Alternatively, a mixing device which has one valve control disk and two valve seat disks can be used in the aforementioned mixing system for the creation of a mixing path. In this case, the mixing device is connected for the creation of a mixing path in such a way that the first valve seat disk is provided as an inlet (supply disk) and the second valve seat disk as an outlet (return disk) of the mixing path. The first openings and the third openings of the supply disk are each connected as the inlet opening for a substance. The second openings of the supply disk are each provided as a substance supply opening of the mixing path, with the second openings of the return disk each being provided as an outlet opening for a mixed substance. The first openings and the third openings of the return disk each also serve as an outlet opening. The mixture path is bridged in that the substances to be mixed are each fed to the third openings of the supply disk and then fed via two second recesses, which are located opposite each other on both sides of the valve control disk and connected by a channel, through the first and/or third openings of the return disk. A mixture path and one or more bypasses can thus be enabled by means of a single mixing device, without a further valve being required.
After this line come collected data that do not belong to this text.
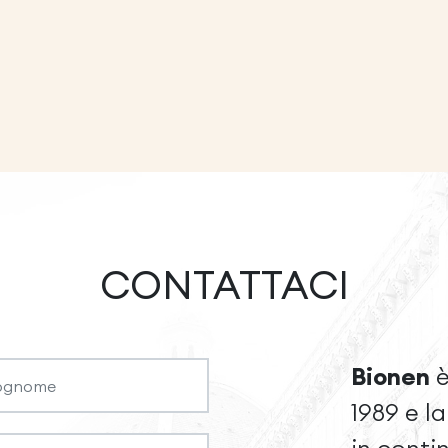
CONTATTACI
Bionen
è
1989 e l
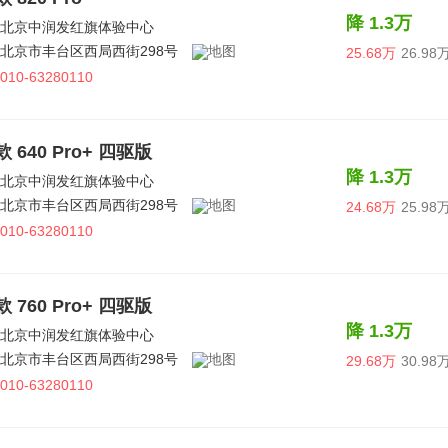
降 1.3万
北京中润发红旗体验中心
北京市丰台区西局西街298号
25.68万
26.98
010-63280110
款 640 Pro+ 四驱版
降 1.3万
北京中润发红旗体验中心
北京市丰台区西局西街298号
24.68万
25.98
010-63280110
款 760 Pro+ 四驱版
降 1.3万
北京中润发红旗体验中心
北京市丰台区西局西街298号
29.68万
30.98
010-63280110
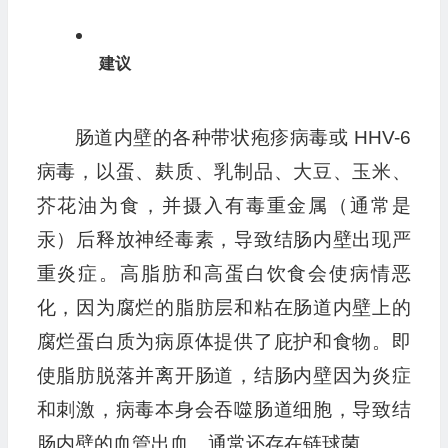
建议
肠道内壁的各种带状疱疹病毒或 HHV-6
病毒，以蛋、麸质、乳制品、大豆、玉米、
芥花油为食，并摄入有毒重金属（通常是
汞）后释放神经毒素，导致结肠内壁出现严
重炎症。高脂肪和高蛋白饮食会使病情恶
化，因为腐烂的脂肪层和粘在肠道内壁上的
腐烂蛋白质为病原体提供了庇护和食物。即
使脂肪脱落并离开肠道，结肠内壁因为炎症
和刺激，病毒本身会吞噬肠道细胞，导致结
肠内壁的血管出血。通常还存在链球菌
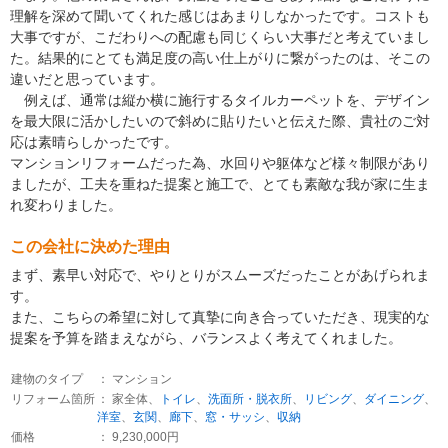
理解を深めて聞いてくれた感じはあまりしなかったです。コストも
大事ですが、こだわりへの配慮も同じくらい大事だと考えていまし
た。結果的にとても満足度の高い仕上がりに繋がったのは、そこの
違いだと思っています。
例えば、通常は縦か横に施行するタイルカーペットを、デザイン
を最大限に活かしたいので斜めに貼りたいと伝えた際、貴社のご対
応は素晴らしかったです。
マンションリフォームだった為、水回りや躯体など様々制限があり
ましたが、工夫を重ねた提案と施工で、とても素敵な我が家に生ま
れ変わりました。
この会社に決めた理由
まず、素早い対応で、やりとりがスムーズだったことがあげられま
す。
また、こちらの希望に対して真摯に向き合っていただき、現実的な
提案を予算を踏まえながら、バランスよく考えてくれました。
建物のタイプ
： マンション
リフォーム箇所
： 家全体、
トイレ
、
洗面所・脱衣所
、
リビング
、
ダイニング
、
洋室
、
玄関
、
廊下
、
窓・サッシ
、
収納
価格
： 9,230,000円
BRIEF DESCRIPTION OF THE DRAWINGS

The invention is described in more detail in the following with the aid of the exemplary embodiments shown in the diagrams, in which;

FIG. 1 shows a mixing system with conventional valves,

FIG. 2 shows an inventive mixing device with a valve control disk and a valve seat disk,

FIG. 3 shows the different settings of the valve control disk of the mixing device according to FIG. 2,

FIG. 4 shows an example of the application of the mixing device according to FIG. 2,

FIG. 5 shows an inventive mixing device with a valve control disk and two valve seat disks,

FIG. 6 shows an example of the application of the mixing device according to FIG. 5.
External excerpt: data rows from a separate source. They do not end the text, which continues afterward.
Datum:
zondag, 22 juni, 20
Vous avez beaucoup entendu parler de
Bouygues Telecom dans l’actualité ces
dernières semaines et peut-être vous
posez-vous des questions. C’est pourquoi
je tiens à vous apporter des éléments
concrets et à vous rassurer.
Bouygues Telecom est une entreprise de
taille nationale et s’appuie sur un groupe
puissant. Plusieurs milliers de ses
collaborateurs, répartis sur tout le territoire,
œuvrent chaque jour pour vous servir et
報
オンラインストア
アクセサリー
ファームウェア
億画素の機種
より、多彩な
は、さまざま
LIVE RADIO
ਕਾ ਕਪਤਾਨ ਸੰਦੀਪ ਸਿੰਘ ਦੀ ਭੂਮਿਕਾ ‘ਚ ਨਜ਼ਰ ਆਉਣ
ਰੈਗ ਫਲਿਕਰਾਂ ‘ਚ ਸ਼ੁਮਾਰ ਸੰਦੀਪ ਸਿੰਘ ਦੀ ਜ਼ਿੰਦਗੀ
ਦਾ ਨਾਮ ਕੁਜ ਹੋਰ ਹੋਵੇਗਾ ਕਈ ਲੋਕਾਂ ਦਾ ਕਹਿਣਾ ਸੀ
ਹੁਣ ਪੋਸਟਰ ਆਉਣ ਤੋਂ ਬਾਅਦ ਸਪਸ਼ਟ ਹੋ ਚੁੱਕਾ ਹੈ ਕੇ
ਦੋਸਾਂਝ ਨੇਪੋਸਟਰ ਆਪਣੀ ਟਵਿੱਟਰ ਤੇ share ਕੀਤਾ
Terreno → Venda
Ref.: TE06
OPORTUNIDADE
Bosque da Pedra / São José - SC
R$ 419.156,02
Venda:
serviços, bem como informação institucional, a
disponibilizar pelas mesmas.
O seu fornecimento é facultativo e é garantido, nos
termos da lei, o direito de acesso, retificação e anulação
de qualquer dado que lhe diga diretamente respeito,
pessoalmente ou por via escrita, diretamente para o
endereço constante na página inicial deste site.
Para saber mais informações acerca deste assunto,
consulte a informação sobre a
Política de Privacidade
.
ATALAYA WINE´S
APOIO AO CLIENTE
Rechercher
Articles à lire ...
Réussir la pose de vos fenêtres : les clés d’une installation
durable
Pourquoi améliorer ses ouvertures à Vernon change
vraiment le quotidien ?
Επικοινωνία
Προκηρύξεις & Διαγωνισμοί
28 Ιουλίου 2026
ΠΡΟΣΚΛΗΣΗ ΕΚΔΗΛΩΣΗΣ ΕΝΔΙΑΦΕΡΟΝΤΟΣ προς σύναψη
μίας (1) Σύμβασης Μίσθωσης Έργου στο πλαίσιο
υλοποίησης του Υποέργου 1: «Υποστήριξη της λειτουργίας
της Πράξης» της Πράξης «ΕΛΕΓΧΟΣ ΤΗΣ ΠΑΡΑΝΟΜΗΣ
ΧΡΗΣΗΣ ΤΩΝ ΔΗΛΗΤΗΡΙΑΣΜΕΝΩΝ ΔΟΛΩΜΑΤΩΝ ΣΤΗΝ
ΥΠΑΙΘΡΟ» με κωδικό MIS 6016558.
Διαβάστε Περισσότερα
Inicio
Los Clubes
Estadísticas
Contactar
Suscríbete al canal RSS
DETAILED DESCRIPTION OF THE INVENTION

FIG. 1 shows a microreaction system with a reaction module 8, with the reaction module 8 having a reactor 7 and being supplied via two liquid circles 21, 22 which are separately temperature-conditioned. In this process, one liquid circuit 21 is provided for heating and another liquid circuit 22 for cooling. A chemical reaction takes place in the reactor 7, which is to be carried out at a constant temperature, usually at a high temperature. For this purpose, for example, hot water and cold water are mixed to provide a suitable temperature through a mixing path 13 and then supplied to the reactor 7 in order to guarantee the chemical reaction. Both liquid circuits 21, 22 are each supplied from two cryostats 9, 10, each of which conditions the liquid circuit to a constant temperature. The cryostat 9, 10 can only output its heating or cooling power if the circuit 21, 22 can supply an adequate flow of water. The higher a flow, the more efficient a cryostat. Therefore, the more constant a flow, the more stable the temperature conditioning by a cryostat.
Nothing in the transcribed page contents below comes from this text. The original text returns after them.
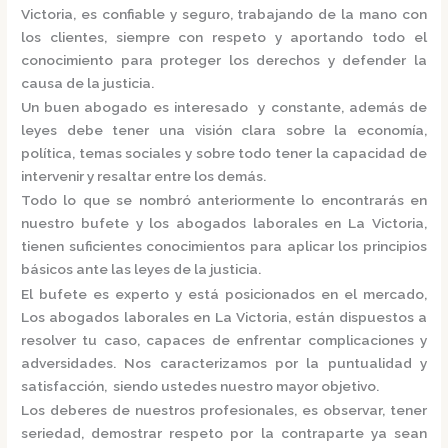
Victoria,
es confiable y seguro, trabajando de la mano con
los clientes, siempre con respeto y aportando todo el
conocimiento para proteger los derechos y defender la
causa de la justicia.
Un buen abogado es interesado y constante, además de
leyes debe tener una visión clara sobre la economía,
política, temas sociales y sobre todo tener la capacidad de
intervenir y resaltar entre los demás.
Todo lo que se nombró anteriormente lo encontrarás en
nuestro bufete y los
abogados laborales en La Victoria,
tienen suficientes conocimientos para aplicar los principios
básicos ante las leyes de la justicia.
El bufete es experto y está posicionados en el mercado
,
Los
abogados laborales en La Victoria,
están
dispuestos a
resolver tu caso, capaces de enfrentar complicaciones y
adversidades. Nos caracterizamos por la puntualidad y
satisfacción, siendo ustedes nuestro mayor objetivo.
Los deberes de nuestros profesionales, es observar, tener
seriedad, demostrar respeto por la contraparte ya sean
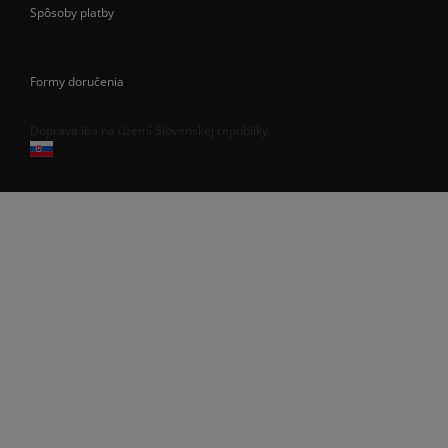
Spôsoby platby
Formy doručenia
Doprava iba na území Slovenskej republiky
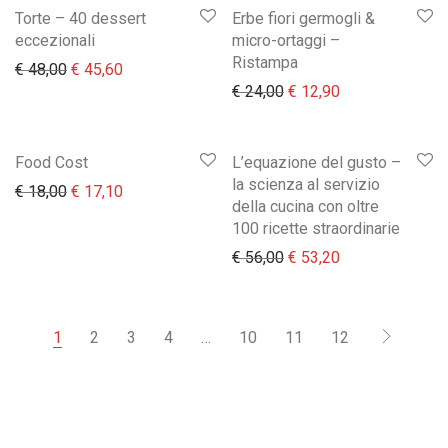
Torte – 40 dessert
Erbe fiori germogli &
eccezionali
micro-ortaggi –
Ristampa
Il prezzo originale era: € 48,00.
Il prezzo attuale è: € 45,60.
€
48,00
€
45,60
Il prezzo originale era:
Il prezzo attual
€
24,00
€
12,90
Food Cost
L’equazione del gusto –
la scienza al servizio
Il prezzo originale era: € 18,00.
Il prezzo attuale è: € 17,10.
€
18,00
€
17,10
della cucina con oltre
100 ricette straordinarie
Il prezzo originale era:
Il prezzo attual
€
56,00
€
53,20
1
2
3
4
…
10
11
12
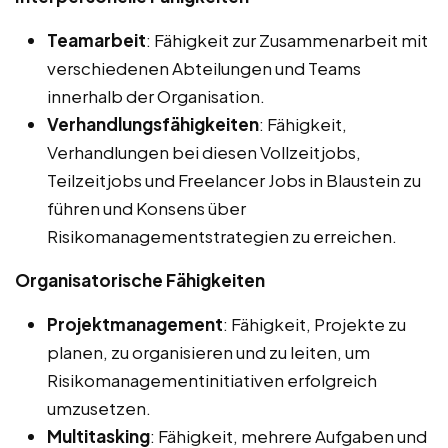
Teamarbeit
: Fähigkeit zur Zusammenarbeit mit
verschiedenen Abteilungen und Teams
innerhalb der Organisation.
Verhandlungsfähigkeiten
: Fähigkeit,
Verhandlungen bei diesen Vollzeitjobs,
Teilzeitjobs und Freelancer Jobs in Blaustein zu
führen und Konsens über
Risikomanagementstrategien zu erreichen.
Organisatorische Fähigkeiten
Projektmanagement
: Fähigkeit, Projekte zu
planen, zu organisieren und zu leiten, um
Risikomanagementinitiativen erfolgreich
umzusetzen.
Multitasking
: Fähigkeit, mehrere Aufgaben und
At the inlet and outlet of the reaction module 8 are two actuating elements, each of which is based on two valves V1 and V2 or V3 and V4. Via valves V1 and V2, the reaction module 8 accepts its share of the hot and cold water supplied to it, in order to achieve a desired temperature by mixing. The mixed water is supplied via the mixing path 13 to the reactor 7 for temperature control of the chemical reaction and is then divided between valves V3 and V4 and is in each case returned to the circuits 21, 22.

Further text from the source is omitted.